# DATASET ENTRIES
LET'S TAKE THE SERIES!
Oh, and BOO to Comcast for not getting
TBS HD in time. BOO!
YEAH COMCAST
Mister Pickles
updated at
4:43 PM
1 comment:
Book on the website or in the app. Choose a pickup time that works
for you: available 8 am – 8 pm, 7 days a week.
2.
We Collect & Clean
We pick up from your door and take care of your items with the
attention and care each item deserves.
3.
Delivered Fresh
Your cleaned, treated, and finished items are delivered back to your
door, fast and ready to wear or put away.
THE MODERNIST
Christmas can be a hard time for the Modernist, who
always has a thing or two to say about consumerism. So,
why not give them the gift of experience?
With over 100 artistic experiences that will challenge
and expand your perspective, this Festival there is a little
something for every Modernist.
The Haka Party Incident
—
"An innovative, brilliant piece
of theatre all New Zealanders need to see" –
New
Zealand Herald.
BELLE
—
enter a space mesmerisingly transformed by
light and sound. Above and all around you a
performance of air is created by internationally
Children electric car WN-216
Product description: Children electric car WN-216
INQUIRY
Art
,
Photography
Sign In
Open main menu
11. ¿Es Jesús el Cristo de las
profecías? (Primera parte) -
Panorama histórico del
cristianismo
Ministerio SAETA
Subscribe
==
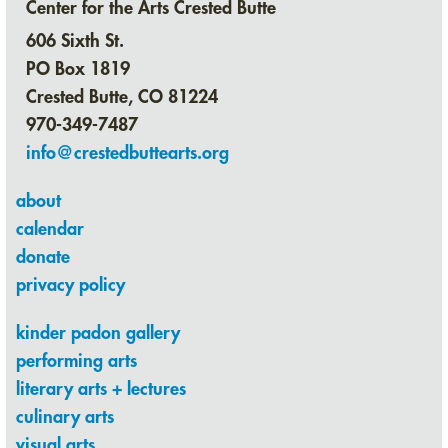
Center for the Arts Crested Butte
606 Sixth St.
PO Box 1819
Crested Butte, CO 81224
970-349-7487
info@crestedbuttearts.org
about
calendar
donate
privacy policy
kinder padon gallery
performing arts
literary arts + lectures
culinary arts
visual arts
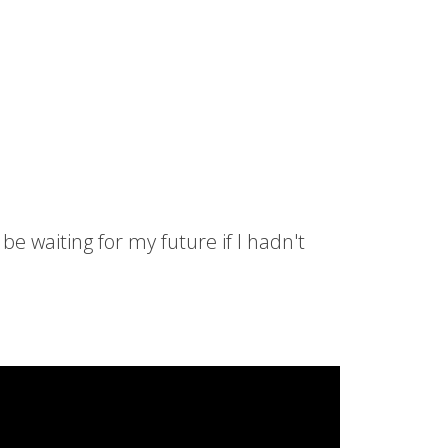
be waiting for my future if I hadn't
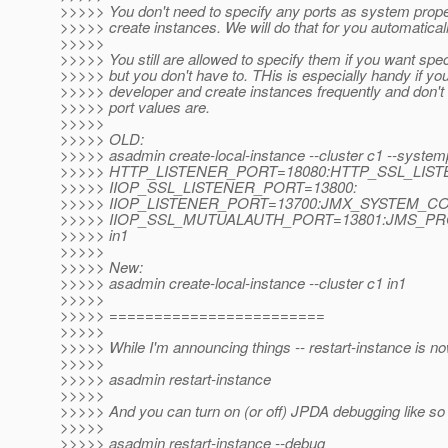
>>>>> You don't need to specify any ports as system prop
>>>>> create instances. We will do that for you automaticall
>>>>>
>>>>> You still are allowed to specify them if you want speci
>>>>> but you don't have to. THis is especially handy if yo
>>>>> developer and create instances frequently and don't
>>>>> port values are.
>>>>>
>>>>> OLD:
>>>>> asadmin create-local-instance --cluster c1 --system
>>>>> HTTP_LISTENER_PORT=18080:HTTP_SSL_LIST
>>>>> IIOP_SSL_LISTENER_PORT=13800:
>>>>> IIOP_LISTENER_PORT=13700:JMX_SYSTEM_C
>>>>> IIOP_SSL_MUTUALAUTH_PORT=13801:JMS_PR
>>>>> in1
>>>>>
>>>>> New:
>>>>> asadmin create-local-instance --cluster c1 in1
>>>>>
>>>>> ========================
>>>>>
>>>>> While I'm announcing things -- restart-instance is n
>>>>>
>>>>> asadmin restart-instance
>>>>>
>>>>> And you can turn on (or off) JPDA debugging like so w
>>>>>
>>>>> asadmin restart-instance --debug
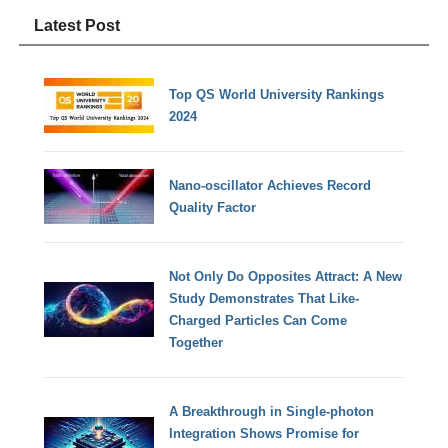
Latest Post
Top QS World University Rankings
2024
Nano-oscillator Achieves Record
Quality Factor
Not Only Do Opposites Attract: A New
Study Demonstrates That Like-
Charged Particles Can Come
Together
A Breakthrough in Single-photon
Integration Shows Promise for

# WHAT YOU HAVE TO DO
In the listing above, find each line with the word "about" and copy it.

# TASK ANSWER
always has a thing or two to say about consumerism. So,
about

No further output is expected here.